GPT-4o
GPT-4o
OpenAI's first natively omnimodal model — the "o" stands for omni. Released May 13, 2024. Prior GPT-4 voice pipelines stitched together separate speech-to-text, text, and text-to-speech models; GPT-4o processes and generates text, audio, image, and video in a single unified architecture, removing the latency overhead of pipeline handoffs.
Architecture and Capabilities
Unified end-to-end model: a single set of weights handles all modalities. Accepts text, audio, image, and video input; produces text, audio, and image output. This enables features like tone and emotion detection in voice, and reasoning about visual and auditory context simultaneously.
Audio response latency of ~320ms, matching typical human conversational response time (210–320ms). Previous GPT-4 voice pipelines had ~5.4s end-to-end latency.
Context Window
128K tokens.
Benchmarks
| Benchmark | Score |
|---|---|
| SWE-bench Verified | ~33.2% |
| HumanEval (coding) | 90.2% |
| MMLU | 88.7% |
SWE-bench Verified measures real-world GitHub issue resolution. 33.2% was competitive at launch but has since been surpassed by newer models (GPT-4.1 at 54.6%, GPT-5 at 74.9%).
Pricing
Launch pricing (May 2024): $5.00/$15.00 per million input/output tokens. Price cut in October 2024 to $2.50/$10.00 per million tokens — 50% reduction. Current rates remain at $2.50/$10.00.
Variants and Timeline
- GPT-4o — May 13, 2024, base release
- GPT-4o mini — July 18, 2024; smaller, cheaper version that replaced GPT-3.5 Turbo as the default ChatGPT model
- GPT-4o Audio / Realtime Preview — October 2024; dedicated audio API variants (
gpt-4o-audio-preview,gpt-4o-realtime-preview) enabling low-latency voice applications
Strengths
- Multimodal reasoning: handles interleaved text, image, and audio in a single context
- Voice: real-time conversational speed, emotion detection, response in multiple voices/accents
- Cost: price-per-token dropped significantly after launch; competitive for high-volume workloads
- Ecosystem: default model in ChatGPT, widely deployed across API integrations
Weaknesses
- Coding capability at 33% SWE-bench is substantially behind current frontier; not the right pick for complex agentic coding
- No native web search (requires tool use)

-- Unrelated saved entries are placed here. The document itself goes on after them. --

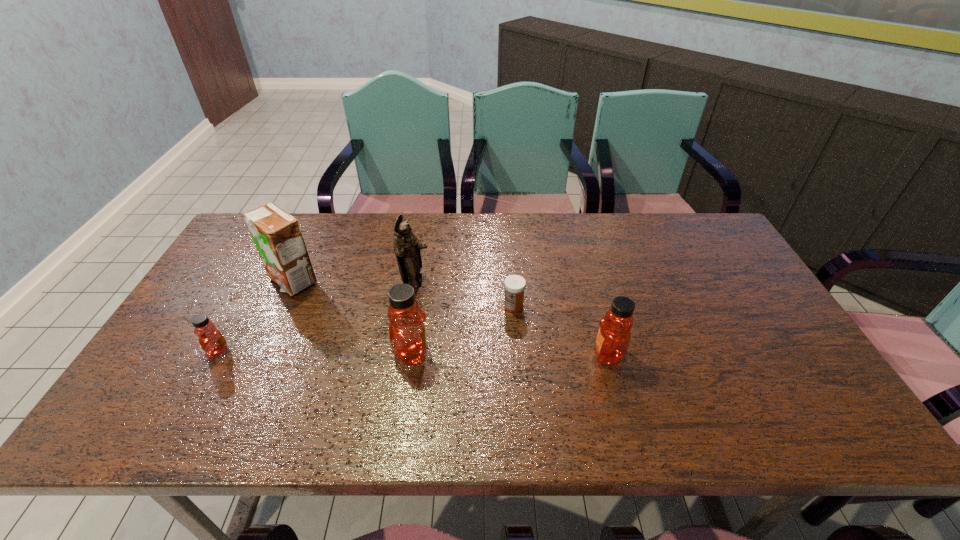 Identify the location of the shortest honey. (213, 343).

Locate an element on the screen. the leftmost honey is located at coordinates (213, 343).

Find the location of a particular element. the second honey from right to left is located at coordinates (407, 334).

Find the location of a particular element. This screenshot has height=540, width=960. the third shortest object is located at coordinates (613, 339).

Identify the location of the rightmost object. This screenshot has width=960, height=540. (613, 339).

Where is `figurine`? The height and width of the screenshot is (540, 960). figurine is located at coordinates (406, 246).

What are the coordinates of `carton` in the screenshot? It's located at (277, 235).

At what (x,y) coordinates should I click in order to perform the action: click on medicine. Please return your answer as a coordinate pair (x, y). Looking at the image, I should click on (514, 285).

Locate an element on the screen. This screenshot has height=540, width=960. the fourth nearest object is located at coordinates (514, 285).

At what (x,y) coordinates should I click in order to perform the action: click on free space located on the front label of the leftmost honey. Please return your answer as a coordinate pair (x, y). The width and height of the screenshot is (960, 540). Looking at the image, I should click on (171, 352).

- Superseded on most benchmarks by GPT-4.1, o1, and the GPT-5 family
Position in the Lineup
GPT-4o remains widely deployed in production applications but is no longer frontier. Superseded by o1 for reasoning tasks, GPT-4.1 for coding, and the GPT-5 family for general capability. Still a pragmatic choice for multimodal workloads and cost-sensitive API use cases.